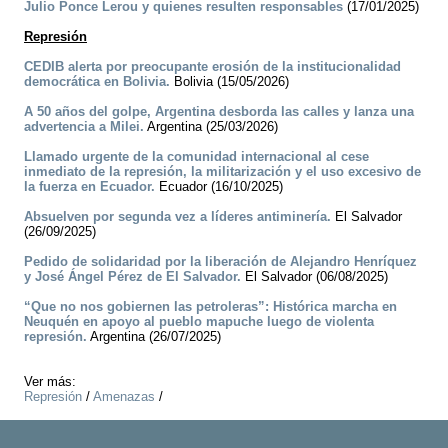
Julio Ponce Lerou y quienes resulten responsables
(17/01/2025)
Represión
CEDIB alerta por preocupante erosión de la institucionalidad
democrática en Bolivia.
Bolivia (15/05/2026)
A 50 años del golpe, Argentina desborda las calles y lanza una
advertencia a Milei.
Argentina (25/03/2026)
Llamado urgente de la comunidad internacional al cese
inmediato de la represión, la militarización y el uso excesivo de
la fuerza en Ecuador.
Ecuador (16/10/2025)
Absuelven por segunda vez a líderes antiminería.
El Salvador
(26/09/2025)
Pedido de solidaridad por la liberación de Alejandro Henríquez
y José Ángel Pérez de El Salvador.
El Salvador (06/08/2025)
“Que no nos gobiernen las petroleras”: Histórica marcha en
Neuquén en apoyo al pueblo mapuche luego de violenta
represión.
Argentina (26/07/2025)
Ver más:
Represión
/
Amenazas
/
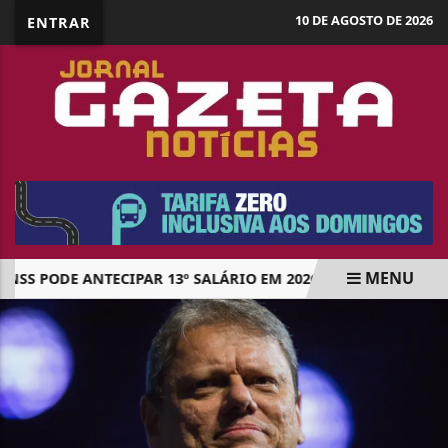
10 DE AGOSTO DE 2026
ENTRAR
MENU
NSS PODE ANTECIPAR 13º SALÁRIO EM 2026; VEJA O QUE SE SA
EM ALTA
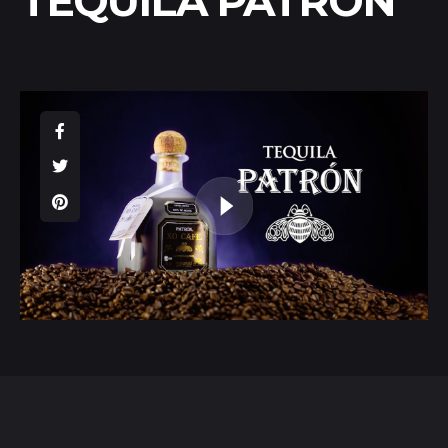
TEQUILA PATRON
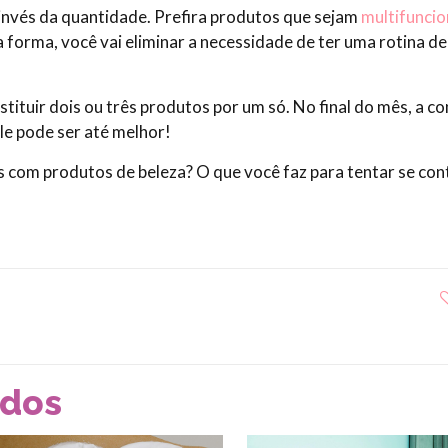
invés da quantidade. Prefira produtos que sejam
multifuncio
a forma, você vai eliminar a necessidade de ter uma rotina de
stituir dois ou três produtos por um só. No final do mês, a c
ele pode ser até melhor!
 com produtos de beleza? O que você faz para tentar se con
ados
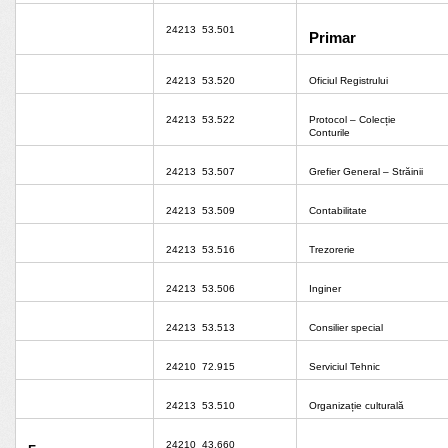
24213
53.501
Primar
24213
53.520
Oficiul Registrului
24213
53.522
Protocol – Colecție
Conturile
24213
53.507
Grefier General – Străinii
24213
53.509
Contabilitate
24213
53.516
Trezorerie
24213
53.506
Inginer
24213
53.513
Consilier special
24210
72.915
Serviciul Tehnic
24213
53.510
Organizație culturală
24210
43.660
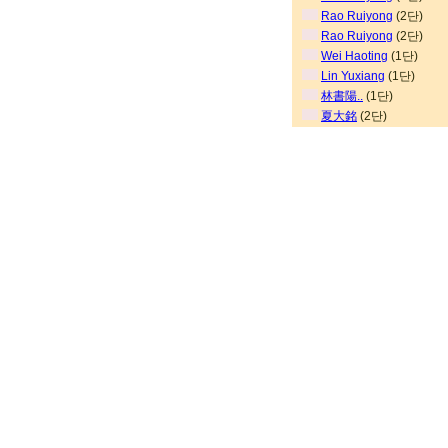
Rao Ruiyong
(2단)
Rao Ruiyong
(2단)
Wei Haoting
(1단)
Lin Yuxiang
(1단)
林書陽..
(1단)
夏大銘
(2단)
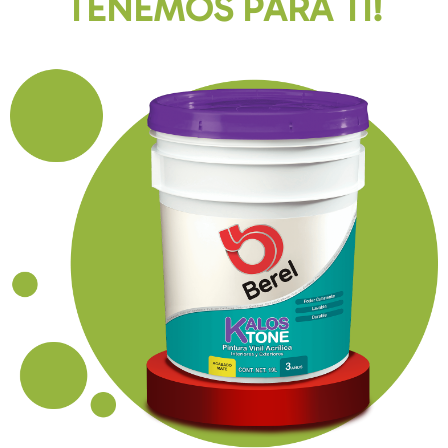
TENEMOS PARA TI!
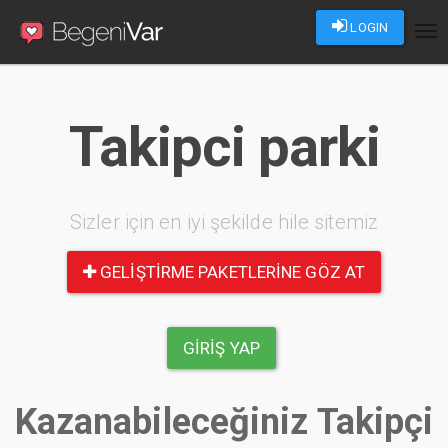
LOGIN
Tog
nav
Takipci parki
Sizler için en iyi şekilde hile sitemiz
GELIŞTIRME PAKETLERINE GÖZ AT
GIRIŞ YAP
Kazanabileceğiniz Takipçi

######

WORK TO COMPLETE: Reproduce every line of the material above that has the string "Argentina".

OUTPUT:
A 50 años del golpe, Argentina desborda las calles y lanza una
Argentina (25/03/2026)
Argentina (26/07/2025)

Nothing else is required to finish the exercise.